Main idea

The authors observe that commonly used activation functions are

  • a. not learnable
  • b. do not regard spatial relationships.

Hypothesising that a more sophisticated activation function addressing observations a. and b. could enable a CNN to make more efficient use of its parameters, they show how using their proposed activation function, called xUnit,

  • 1. leads to reduced number of overall network parameters (less network depth)
  • 2. optimises the ratio of parameters used for convolution and activation.

A new learnable spatial activation function: xUnit

As shown in the figure below, the activation function can be interpreted as a transform of the input signal \(z_k\) resulting in a scalar output which is then multiplied with \(z_k\) to obtain the layer output \(x_{k+1}\). The idea of xUnit is to use a transform which is learnable and which

  • introduces a non-linearity (ReLU)
  • regards spatial context (convolution)
  • features gating map in \([0,1]\) (gaussian).

Experiments

Since the xUnit is introducing a significant amount of additional parameters the main question is if the use of this activation function improves the tradeoff between number of network parameters and network performance.

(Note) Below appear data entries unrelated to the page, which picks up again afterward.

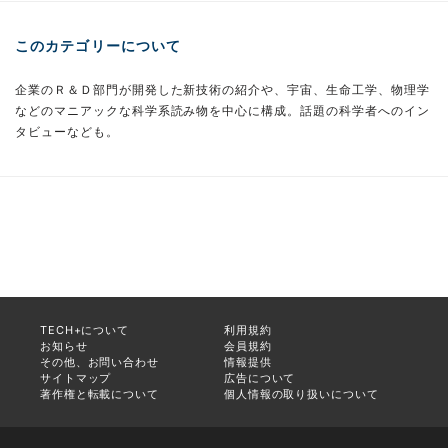
このカテゴリーについて
企業のＲ＆Ｄ部門が開発した新技術の紹介や、宇宙、生命工学、物理学
などのマニアックな科学系読み物を中心に構成。話題の科学者へのイン
タビューなども。
TECH+について
利用規約
お知らせ
会員規約
その他、お問い合わせ
情報提供
サイトマップ
広告について
著作権と転載について
個人情報の取り扱いについて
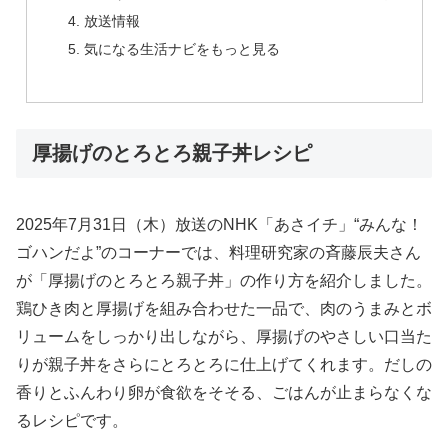
放送情報
気になる生活ナビをもっと見る
厚揚げのとろとろ親子丼レシピ
2025年7月31日（木）放送のNHK「あさイチ」“みんな！
ゴハンだよ”のコーナーでは、料理研究家の斉藤辰夫さん
が「厚揚げのとろとろ親子丼」の作り方を紹介しました。
鶏ひき肉と厚揚げを組み合わせた一品で、肉のうまみとボ
リュームをしっかり出しながら、厚揚げのやさしい口当た
りが親子丼をさらにとろとろに仕上げてくれます。だしの
香りとふんわり卵が食欲をそそる、ごはんが止まらなくな
るレシピです。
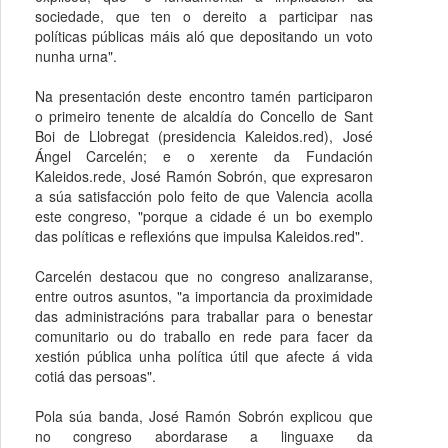
sociedade, que ten o dereito a participar nas
políticas públicas máis aló que depositando un voto
nunha urna".
Na presentación deste encontro tamén participaron
o primeiro tenente de alcaldía do Concello de Sant
Boi de Llobregat (presidencia Kaleidos.red), José
Ángel Carcelén; e o xerente da Fundación
Kaleidos.rede, José Ramón Sobrón, que expresaron
a súa satisfacción polo feito de que Valencia acolla
este congreso, "porque a cidade é un bo exemplo
das políticas e reflexións que impulsa Kaleidos.red".
Carcelén destacou que no congreso analizaranse,
entre outros asuntos, "a importancia da proximidade
das administracións para traballar para o benestar
comunitario ou do traballo en rede para facer da
xestión pública unha política útil que afecte á vida
cotiá das persoas".
Pola súa banda, José Ramón Sobrón explicou que
no congreso abordarase a linguaxe da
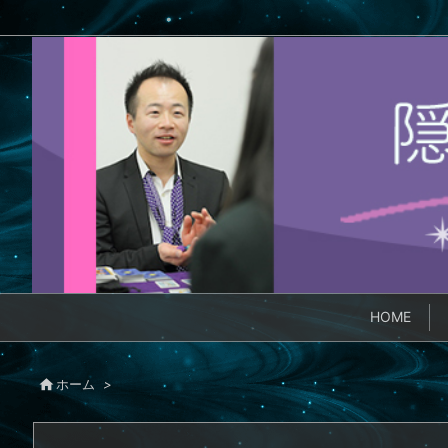
HOME

ホーム
>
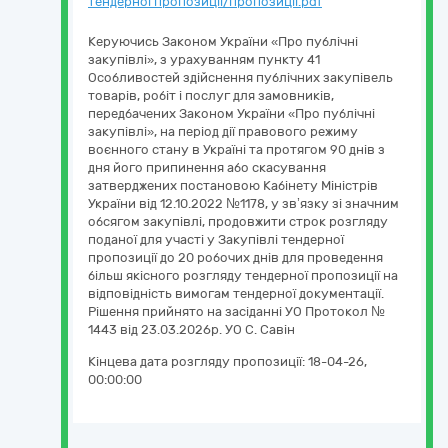
тендерної пропозиції/пропозиції.pdf
Керуючись Законом України «Про публічні
закупівлі», з урахуванням пункту 41
Особливостей здійснення публічних закупівель
товарів, робіт і послуг для замовників,
передбачених Законом України «Про публічні
закупівлі», на період дії правового режиму
воєнного стану в Україні та протягом 90 днів з
дня його припинення або скасування
затверджених постановою Кабінету Міністрів
України від 12.10.2022 №1178, у зв’язку зі значним
обсягом закупівлі, продовжити строк розгляду
поданої для участі у Закупівлі тендерної
пропозиції до 20 робочих днів для проведення
більш якісного розгляду тендерної пропозиції на
відповідність вимогам тендерної документації.
Рішення прийнято на засіданні УО Протокол №
1443 від 23.03.2026р. УО С. Савін
Кінцева дата розгляду пропозиції:
18-04-26,
00:00:00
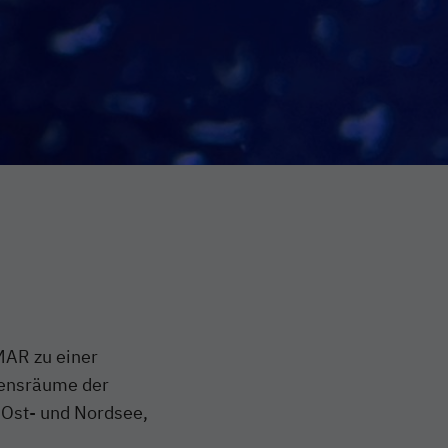
MAR zu einer
bensräume der
 Ost- und Nordsee,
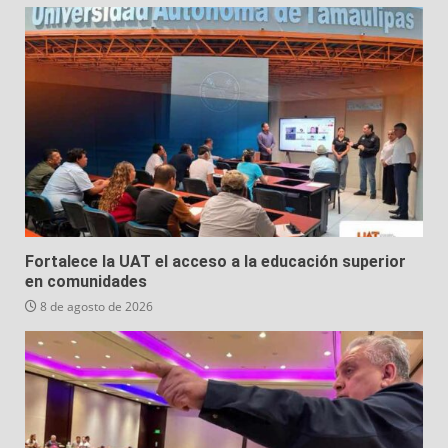
Fortalece la UAT el acceso a la educación superior
en comunidades
8 de agosto de 2026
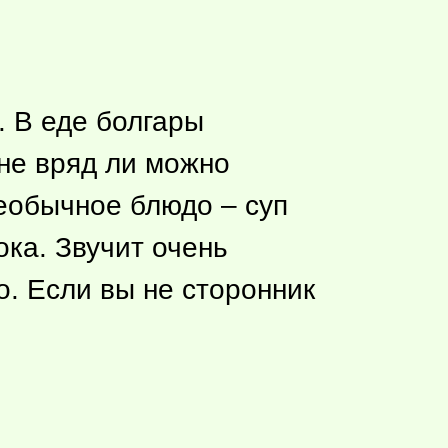
. В еде болгары
не вряд ли можно
еобычное блюдо – суп
ока. Звучит очень
о. Если вы не сторонник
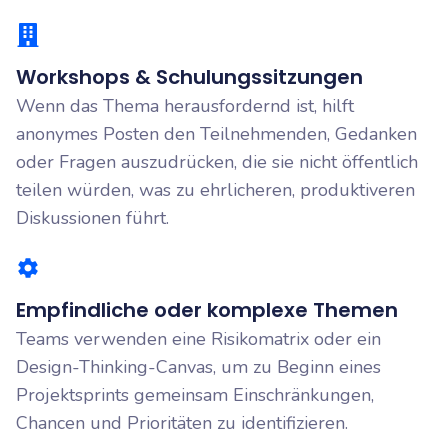
Workshops & Schulungssitzungen
Wenn das Thema herausfordernd ist, hilft
anonymes Posten den Teilnehmenden, Gedanken
oder Fragen auszudrücken, die sie nicht öffentlich
teilen würden, was zu ehrlicheren, produktiveren
Diskussionen führt.
Empfindliche oder komplexe Themen
Teams verwenden eine Risikomatrix oder ein
Design-Thinking-Canvas, um zu Beginn eines
Projektsprints gemeinsam Einschränkungen,
Chancen und Prioritäten zu identifizieren.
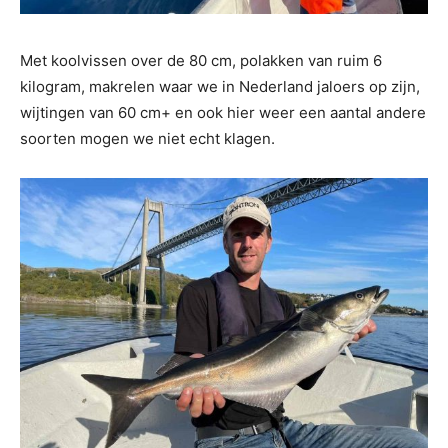
Met koolvissen over de 80 cm, polakken van ruim 6
kilogram, makrelen waar we in Nederland jaloers op zijn,
wijtingen van 60 cm+ en ook hier weer een aantal andere
soorten mogen we niet echt klagen.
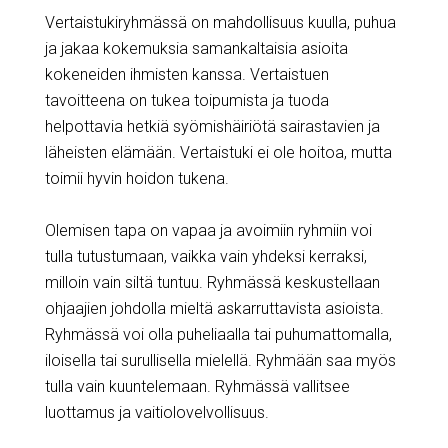
Vertaistukiryhmässä on mahdollisuus kuulla, puhua
ja jakaa kokemuksia samankaltaisia asioita
kokeneiden ihmisten kanssa. Vertaistuen
tavoitteena on tukea toipumista ja tuoda
helpottavia hetkiä syömishäiriötä sairastavien ja
läheisten elämään. Vertaistuki ei ole hoitoa, mutta
toimii hyvin hoidon tukena.
Olemisen tapa on vapaa ja avoimiin ryhmiin voi
tulla tutustumaan, vaikka vain yhdeksi kerraksi,
milloin vain siltä tuntuu. Ryhmässä keskustellaan
ohjaajien johdolla mieltä askarruttavista asioista.
Ryhmässä voi olla puheliaalla tai puhumattomalla,
iloisella tai surullisella mielellä. Ryhmään saa myös
tulla vain kuuntelemaan. Ryhmässä vallitsee
luottamus ja vaitiolovelvollisuus.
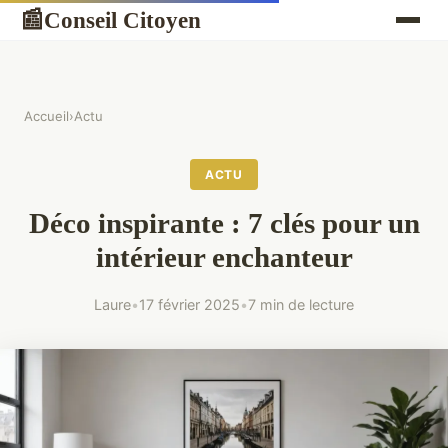
Conseil Citoyen
📰
Accueil
›
Actu
ACTU
Déco inspirante : 7 clés pour un
intérieur enchanteur
Laure
•
17 février 2025
•
7 min de lecture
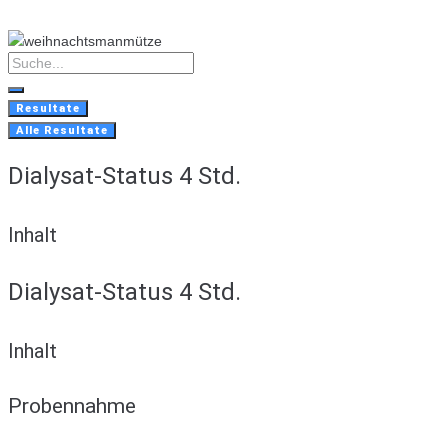
Skip
to
content
Search
...
Resultate
Alle Resultate
Dialysat-Status 4 Std.
Inhalt
Dialysat-Status 4 Std.
Inhalt
Probennahme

Choice of xUnit hyperparams

The figure below shows the comparison of a CNN architecture consisting of ‘Conv-BN-ReLU’ layers with its xUnit-augmented version in which layers are discarded to match the same number of parameters, on a denoising task (BSD dataset, 400 images). All xUnit configurations outperform the basic CNN network.

The authors find a convolution filter size of \(9\times9\) in the xUnits to be optimal.

Comparing the activation maps in a specific layer, it becomes apparent that the xUnit results in more dense activations and thus more feature maps contribute to the final result, as compared to the basic CNN approach where activations are sparse and mostly binary.

Image denoising

The authors create their experiment dataset by adding gaussian noise to the images of the Berkely segmentation dataset (BSD, 400 images). They compare the performance to state of the art (non-NN) methods as well as the DnCNN (Denoise CNN). The latter serves as a basis for modification with their xUnit activation function and subsequent drop of network layers.

As can be seen in the table below, state of the art performance is achieved while significantly reducing the number of network parameters.

Investigating the obtained image results, the output of their method seems to be slightly more appealing which might be due to the reported difference in activation maps (see above) potentially allowing for more complex aggregations of the feature maps.

Other experiments

In the same spirit as the denoising experiment, they show the efficiency of their proposal in the tasks of ‘de-raining’ as well as ‘super resolution’. Check the paper for more details.